As if climate change, international terrorism, rising mental ill-health, teenage knife crime, post-Brexit instability and potential superpower tensions were not enough to worry the heck out of us parents, the real spectre of a post-antibiotic era looms. Will my children live as long as I? Will I live as long as my parents or die a lingering death from an untreatable infection picked up in a nursing home which functioned as a reservoir of antibiotic resistance? In 2013 England’s Chief Medical Officer considered the rise in antimicrobial resistance “a national civil emergency”1. In May 2016, the O’Neill “Review on Antimicrobial Resistance (AMR)”2, sponsored by Welcome Trust and the English Department of Health, produced a plan for tackling drug-resistance globally exactly one year after the 68th World Health Assembly endorsed the WHO’s global action plan for AMR3. Both plans highlighted “strengthening of knowledge through research”.

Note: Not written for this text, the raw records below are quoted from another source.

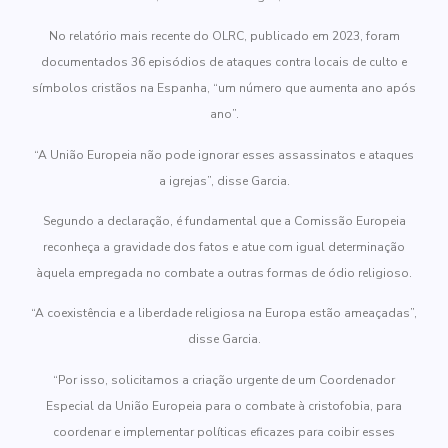
No relatório mais recente do OLRC, publicado em 2023, foram
documentados 36 episódios de ataques contra locais de culto e
símbolos cristãos na Espanha, “um número que aumenta ano após
ano”.
“A União Europeia não pode ignorar esses assassinatos e ataques
a igrejas”, disse Garcia.
Segundo a declaração, é fundamental que a Comissão Europeia
reconheça a gravidade dos fatos e atue com igual determinação
àquela empregada no combate a outras formas de ódio religioso.
“A coexistência e a liberdade religiosa na Europa estão ameaçadas”,
disse Garcia.
“Por isso, solicitamos a criação urgente de um Coordenador
Especial da União Europeia para o combate à cristofobia, para
coordenar e implementar políticas eficazes para coibir esses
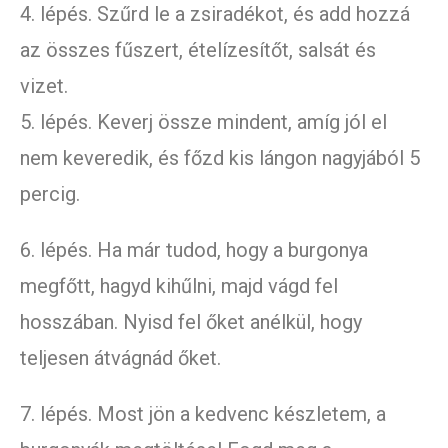
4. lépés. Szűrd le a zsiradékot, és add hozzá
az összes fűszert, ételízesítőt, salsát és
vizet.
5. lépés. Keverj össze mindent, amíg jól el
nem keveredik, és főzd kis lángon nagyjából 5
percig.
6. lépés. Ha már tudod, hogy a burgonya
megfőtt, hagyd kihűlni, majd vágd fel
hosszában. Nyisd fel őket anélkül, hogy
teljesen átvágnád őket.
7. lépés. Most jön a kedvenc készletem, a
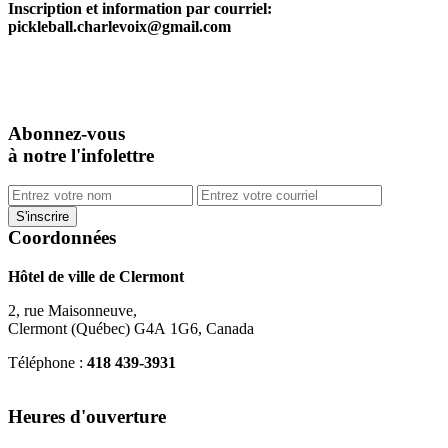
Inscription et information par courriel:
pickleball.charlevoix@gmail.com
Abonnez-vous
à notre l'infolettre
Coordonnées
Hôtel de ville de Clermont
2, rue Maisonneuve,
Clermont (Québec) G4A 1G6, Canada
Téléphone :
418 439-3931
info@ville.clermont.qc.ca
Heures d'ouverture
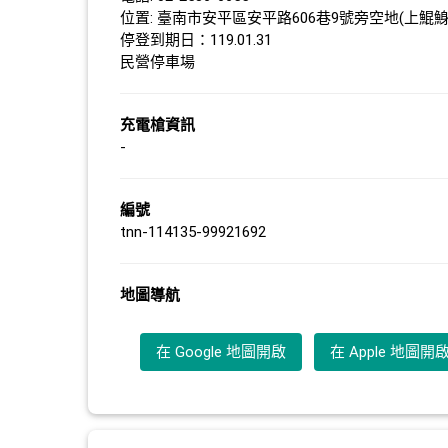
位置: 臺南市安平區安平路606巷9號旁空地(上鯤鯓段5
停登到期日：119.01.31
民營停車場
充電槍資訊
-
編號
tnn-114135-99921692
地圖導航
在 Google 地圖開啟
在 Apple 地圖開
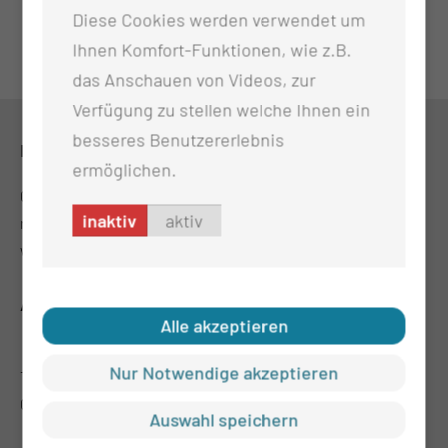
Diese Cookies werden verwendet um
Ihnen Komfort-Funktionen, wie z.B.
das Anschauen von Videos, zur
Verfügung zu stellen welche Ihnen ein
besseres Benutzererlebnis
KONTAKT
ermöglichen.
0355 46-3860
inaktiv
aktiv
research@mul-ct.de
www.mul-trs.de
ADRESSE
Alle akzeptieren
Medizinischen Universität Lausitz - Carl Thiem
Nur Notwendige akzeptieren
Thiemstr. 111
03048 Cottbus
Auswahl speichern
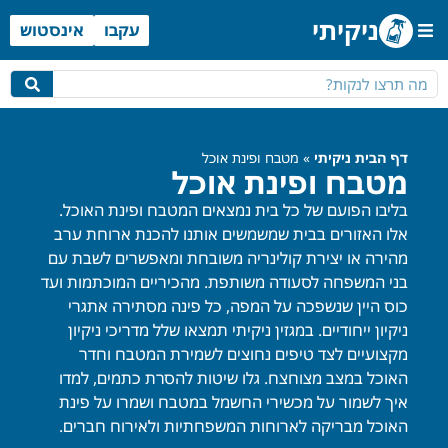
ניקיתי
עקבו
אינסטוש
מטבח ופינת אוכל
חדר שינה
גינה ומרפסת
שירותים ומקלחת
דף הבית ניקיתי
»
מטבח ופינת אוכל
מטבח ופינת אוכל
בליבו הפועם של כל בית נמצאים המטבח ופינת האוכל.
אלו האזורים בבית שמשמשים אותנו להכנת ארוחת ערב
מהירה או יצירת קולינריה משובחת ומאפשרים לשבת עם
בני המשפחה לסעודה משותפת. מהכיריים המוכתמות ועד
כוס היין שנשפכה על המפה, כל פינה מסתירה אתגרי
ניקיון ייחודיים. במגזין ניקיתי תמצאו שלל מדריכי ניקיון
מקצועיים לצד טיפים נחוצים לשמירת המטבח וחדר
האוכל במצב מצוחצח. גלו שיטות להסרת כתמים, למדו
איך לשמור על מכשירי החשמל במטבח ושמרו על פינת
האוכל מבריקה לארוחות המשפחתיות ולאירוח חברים.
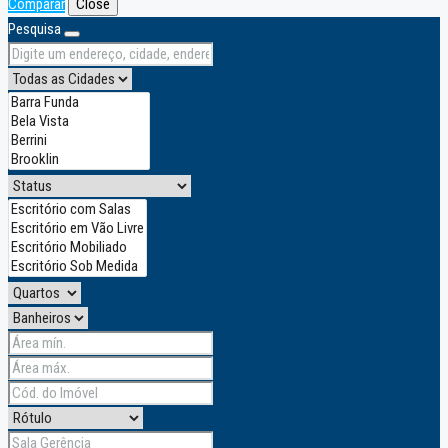
Comparar
Close
Pesquisa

For those of us with enough miles on our biological clocks, this sounds very familiar. 1998 seemed to be a year signaling a paradigm shift in health priorities with the publication of reports like “The Path of Least Resistance”4 and the European Union’s urgent convocation of the Copenhagen Summit on “The Microbial Threat”5. Both highlighted the need for better research to develop a robust evidence base to inform practice and policy. Twenty years on we appear to stand at the edge of the abyss. Yet it would not be fair to say that in the interim there has been no change.